On ne porte plus des « habits du dimanche »…

Famille d’ouvriers agricoles en habits du dimanche.

Dans le monde d’avant celui-ci – bien avant –, dans le monde de mon enfance, précisémen, « sortir » de chez soi le dimanche était un évènement, pour ne pas dire une « fête ». Le matin ou l’après midi et quelles qu’en fussent les raisons, domestiques, privées ou sociales, nous « sortions », en effet ; mais nous ne sortions pas de n’importe quelle manière. C’est « habillés », vêtus des « habits du dimanche » que cela se faisait. Oh ! rien de bien coûteux, d’extraordinaire, mais de simples et pauvres vêtements, très propres, très repassés. Leur seule originalité étaient de n’être portés que ce seul jour de la semaine. La chemise blanche, notamment, était de rigueur. Comme pour mon père et mon grand père qui, lui, arborait pour l’occasion son sempiternel chapeau noir. Le souci n’était pas, en ce temps-là, de surprendre par la singularité ou l’audace de ses vêtements. Leur résistance à l’usure du temps surtout était recherchée. Et l’exigence était d’y prêter une grande attention : les ménager, ne pas les salir… Ces « habits du dimanche » duraient de longues années. Ils avaient, en outre, indépendamment de leur fonction d’usage, une grande portée symbolique. C’était une question de « tenue », de dignité, de respect envers soi-même m’expliquaient, façon de parler, en ce temps-là, avec leur peu de mots, mes parents. « Tiens toi Michel s’il te plaît ! » Ces souvenirs me sont venus à l’esprit, hier matin, m’en revenant des Halles. À l’inverse des dimanches d’antan, on « se déshabille » plutôt, me disais-je.

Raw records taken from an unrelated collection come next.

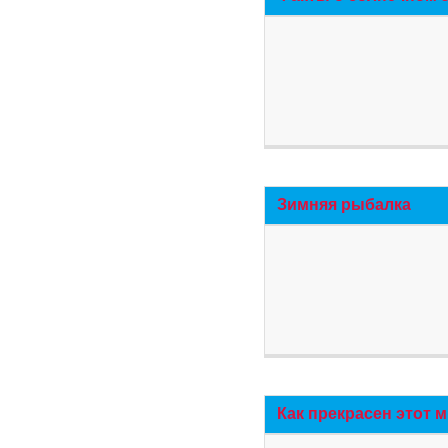
Зимняя рыбалка
Как прекрасен этот 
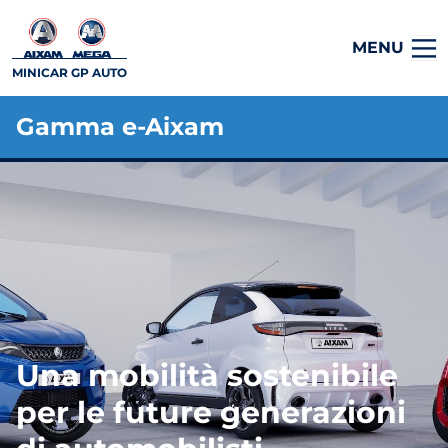
MENU
MINICAR GP AUTO
Gamma e-Aixam
Una mobilità sostenibile
per le future generazioni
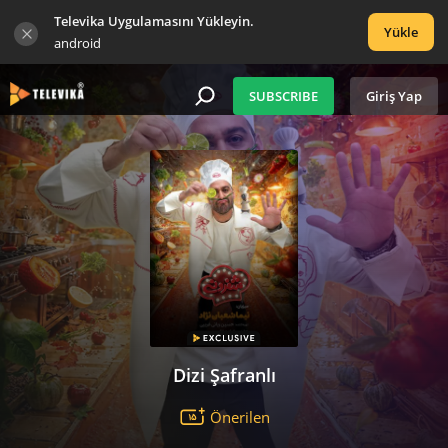
Televika Uygulamasını Yükleyin.
Yükle
android
SUBSCRIBE
Giriş Yap
Dizi Şafranlı
Önerilen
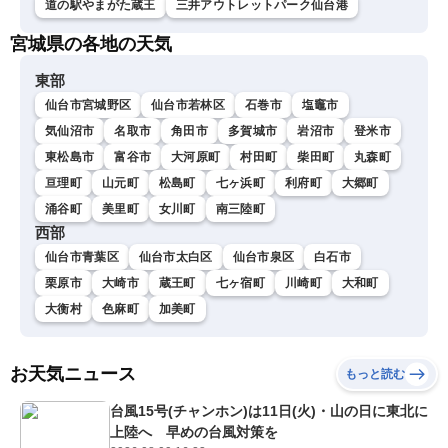
道の駅やまがた蔵王
三井アウトレットパーク仙台港
宮城県の各地の天気
東部
仙台市宮城野区
仙台市若林区
石巻市
塩竈市
気仙沼市
名取市
角田市
多賀城市
岩沼市
登米市
東松島市
富谷市
大河原町
村田町
柴田町
丸森町
亘理町
山元町
松島町
七ヶ浜町
利府町
大郷町
涌谷町
美里町
女川町
南三陸町
西部
仙台市青葉区
仙台市太白区
仙台市泉区
白石市
栗原市
大崎市
蔵王町
七ヶ宿町
川崎町
大和町
大衡村
色麻町
加美町
お天気ニュース
もっと読む
台風15号(チャンホン)は11日(火)・山の日に東北に
上陸へ 早めの台風対策を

Il me semble en effet que l’on réserve à présent les soins apportés « à sa toilette » aux jours disons travaillés, quand le dimanche on « se laisse plutôt aller », dans le style « sportif », décontracté, actuellement à la mode. Ce qui n’est pas forcément synonyme de débraillé ou d’inélégant, d’ailleurs. Bien que !… Mais restons en là plutôt que d’avoir à subir les pénibles et permanents procès d’intention en « mépris de classe ». Qu’on m’entende bien, je n’idéalise pas « les dimanches d’antan ». Les miens étaient pauvres et souvent tristes, comme mes habits, mais je ne peux malgré tout m’empêcher de penser qu’il y avait de la noblesse dans ce rituel dominical et ses préparatifs. Le dernier geste de ma mère avant de franchir la porte de la « maison » était de vérifier de ses doigts l’état de mes oreilles. Tout devait être en ordre : une question de principe ; d’honneur en quelque sorte.